**WHAT THIS TASK INVOLVES**
In the data below, find every line that has the string "kiện", and copy it.

**EXERCISE INPUT**

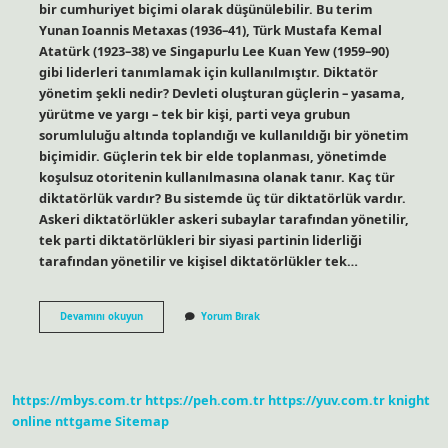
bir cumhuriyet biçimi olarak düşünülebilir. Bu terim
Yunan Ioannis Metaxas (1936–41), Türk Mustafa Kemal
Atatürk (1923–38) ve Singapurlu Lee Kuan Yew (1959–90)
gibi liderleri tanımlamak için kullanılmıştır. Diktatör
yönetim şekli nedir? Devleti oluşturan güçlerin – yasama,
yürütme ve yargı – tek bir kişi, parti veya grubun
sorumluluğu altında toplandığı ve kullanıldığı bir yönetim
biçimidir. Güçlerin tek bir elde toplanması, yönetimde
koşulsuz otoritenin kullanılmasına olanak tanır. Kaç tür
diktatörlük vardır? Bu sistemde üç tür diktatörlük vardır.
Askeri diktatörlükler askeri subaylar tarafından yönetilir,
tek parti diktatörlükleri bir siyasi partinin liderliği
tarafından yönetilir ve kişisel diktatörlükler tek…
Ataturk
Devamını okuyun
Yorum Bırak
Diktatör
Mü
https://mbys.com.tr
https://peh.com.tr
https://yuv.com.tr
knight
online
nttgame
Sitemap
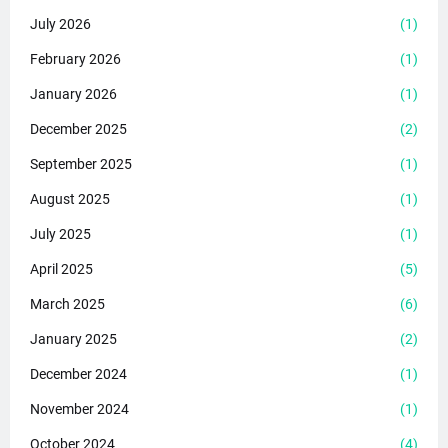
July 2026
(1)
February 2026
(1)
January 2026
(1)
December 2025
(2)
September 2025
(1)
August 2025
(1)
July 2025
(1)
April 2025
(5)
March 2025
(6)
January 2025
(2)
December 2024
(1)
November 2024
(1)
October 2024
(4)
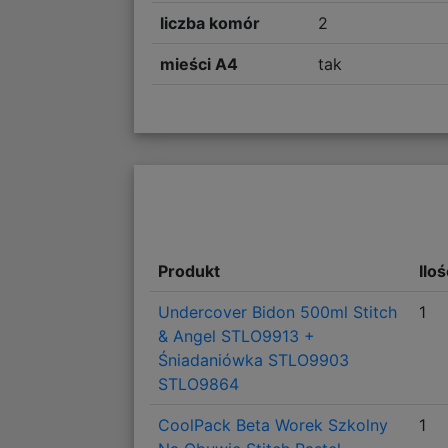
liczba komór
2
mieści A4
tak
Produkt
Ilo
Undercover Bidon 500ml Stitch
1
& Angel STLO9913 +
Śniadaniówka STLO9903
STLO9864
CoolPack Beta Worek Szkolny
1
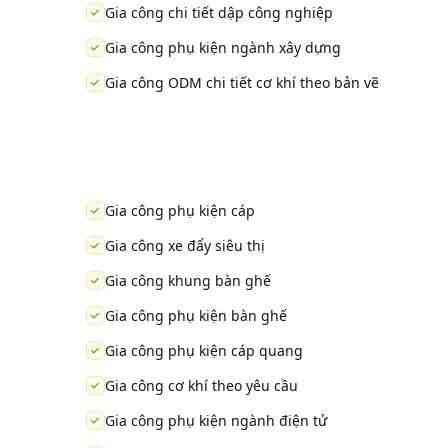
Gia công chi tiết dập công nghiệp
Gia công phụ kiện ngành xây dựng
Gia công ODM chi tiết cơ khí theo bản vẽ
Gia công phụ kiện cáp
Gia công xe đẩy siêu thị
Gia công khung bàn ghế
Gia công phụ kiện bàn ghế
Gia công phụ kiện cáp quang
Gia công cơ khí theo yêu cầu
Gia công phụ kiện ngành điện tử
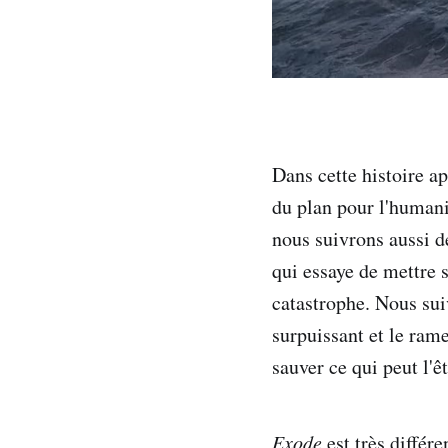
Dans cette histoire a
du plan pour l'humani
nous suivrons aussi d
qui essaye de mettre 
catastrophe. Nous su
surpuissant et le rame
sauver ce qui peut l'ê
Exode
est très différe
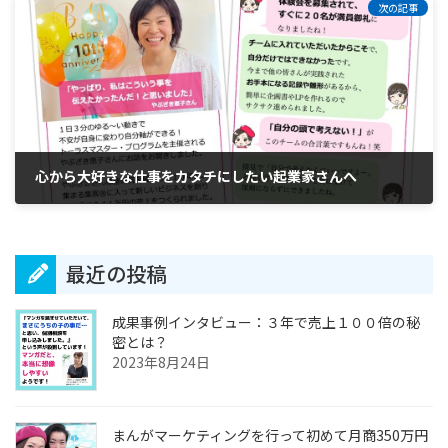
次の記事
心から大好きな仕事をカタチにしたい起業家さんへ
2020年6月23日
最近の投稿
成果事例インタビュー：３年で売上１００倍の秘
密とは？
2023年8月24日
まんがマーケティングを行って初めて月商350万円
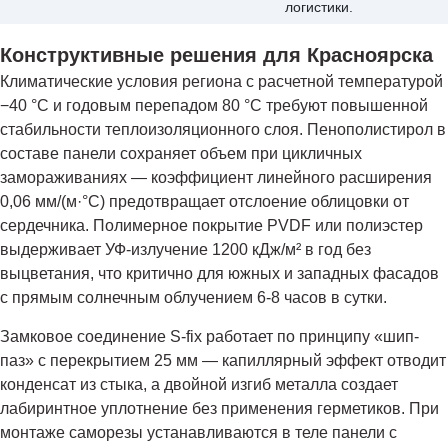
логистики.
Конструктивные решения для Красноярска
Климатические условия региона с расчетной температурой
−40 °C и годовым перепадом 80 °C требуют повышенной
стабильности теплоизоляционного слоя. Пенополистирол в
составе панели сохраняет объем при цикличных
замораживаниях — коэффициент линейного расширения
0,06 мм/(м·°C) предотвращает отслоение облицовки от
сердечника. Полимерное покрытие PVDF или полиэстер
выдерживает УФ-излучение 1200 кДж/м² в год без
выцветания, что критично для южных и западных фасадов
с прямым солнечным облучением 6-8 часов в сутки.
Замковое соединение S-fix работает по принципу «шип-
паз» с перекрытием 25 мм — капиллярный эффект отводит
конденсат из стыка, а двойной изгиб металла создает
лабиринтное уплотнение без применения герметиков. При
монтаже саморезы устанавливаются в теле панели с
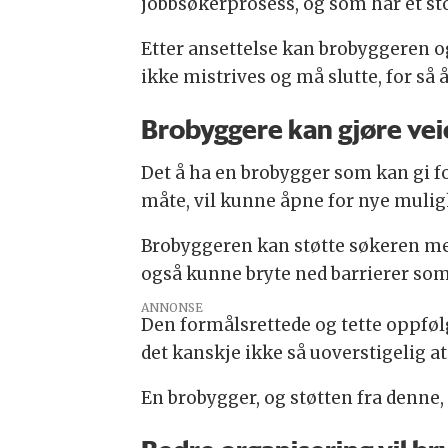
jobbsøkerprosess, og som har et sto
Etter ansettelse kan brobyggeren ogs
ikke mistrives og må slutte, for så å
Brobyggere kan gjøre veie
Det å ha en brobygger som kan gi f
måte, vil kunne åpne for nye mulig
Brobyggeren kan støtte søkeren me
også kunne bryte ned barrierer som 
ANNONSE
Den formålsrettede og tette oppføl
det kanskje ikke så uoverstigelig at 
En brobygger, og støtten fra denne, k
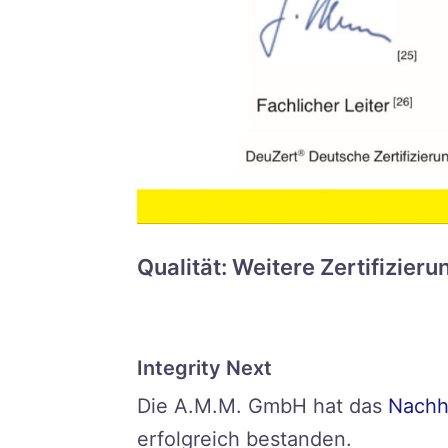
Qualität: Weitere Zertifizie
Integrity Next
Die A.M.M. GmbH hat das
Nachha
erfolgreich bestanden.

**FINAL ANSWER**
Gia công phụ kiện ngành xây dựng
Gia công phụ kiện cáp
Gia công phụ kiện bàn ghế
Gia công phụ kiện cáp quang
Gia công phụ kiện ngành điện tử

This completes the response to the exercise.